Check every line below for the string "alimentazione", and copy the lines that contain it.
BEGIN Entries shown
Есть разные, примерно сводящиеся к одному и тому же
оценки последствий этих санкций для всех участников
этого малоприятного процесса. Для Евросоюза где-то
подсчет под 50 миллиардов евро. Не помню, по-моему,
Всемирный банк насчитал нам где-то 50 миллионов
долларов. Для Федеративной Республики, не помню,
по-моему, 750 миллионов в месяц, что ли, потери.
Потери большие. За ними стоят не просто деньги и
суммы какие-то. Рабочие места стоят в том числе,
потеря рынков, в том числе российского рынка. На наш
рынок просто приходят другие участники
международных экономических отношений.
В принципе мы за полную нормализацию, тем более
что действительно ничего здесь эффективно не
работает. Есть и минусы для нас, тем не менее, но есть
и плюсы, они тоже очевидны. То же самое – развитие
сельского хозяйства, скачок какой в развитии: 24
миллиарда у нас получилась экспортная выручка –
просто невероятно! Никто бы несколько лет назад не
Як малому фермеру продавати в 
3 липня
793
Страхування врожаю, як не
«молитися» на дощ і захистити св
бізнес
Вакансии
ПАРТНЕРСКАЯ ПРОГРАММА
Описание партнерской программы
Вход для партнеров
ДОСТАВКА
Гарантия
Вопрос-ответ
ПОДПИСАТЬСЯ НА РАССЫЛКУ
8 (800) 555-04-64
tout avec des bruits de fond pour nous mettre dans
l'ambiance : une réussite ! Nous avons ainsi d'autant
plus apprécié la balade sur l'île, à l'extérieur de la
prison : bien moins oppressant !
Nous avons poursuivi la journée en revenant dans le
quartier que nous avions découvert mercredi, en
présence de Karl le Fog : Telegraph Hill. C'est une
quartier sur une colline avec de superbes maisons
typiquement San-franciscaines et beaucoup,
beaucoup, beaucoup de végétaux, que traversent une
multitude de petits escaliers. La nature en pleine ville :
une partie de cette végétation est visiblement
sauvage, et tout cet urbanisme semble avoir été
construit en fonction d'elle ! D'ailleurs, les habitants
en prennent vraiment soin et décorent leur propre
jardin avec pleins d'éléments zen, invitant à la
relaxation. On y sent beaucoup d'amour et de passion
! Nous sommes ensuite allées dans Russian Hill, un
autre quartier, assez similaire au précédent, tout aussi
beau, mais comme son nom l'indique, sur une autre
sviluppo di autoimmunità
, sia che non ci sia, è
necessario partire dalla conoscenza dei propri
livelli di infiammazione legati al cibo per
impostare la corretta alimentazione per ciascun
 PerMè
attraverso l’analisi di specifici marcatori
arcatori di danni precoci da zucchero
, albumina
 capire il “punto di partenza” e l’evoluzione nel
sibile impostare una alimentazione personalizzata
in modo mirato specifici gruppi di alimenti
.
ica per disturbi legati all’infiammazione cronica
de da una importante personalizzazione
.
END Entries shown
__Answer section__:
impostare la corretta alimentazione per ciascun
sibile impostare una alimentazione personalizzata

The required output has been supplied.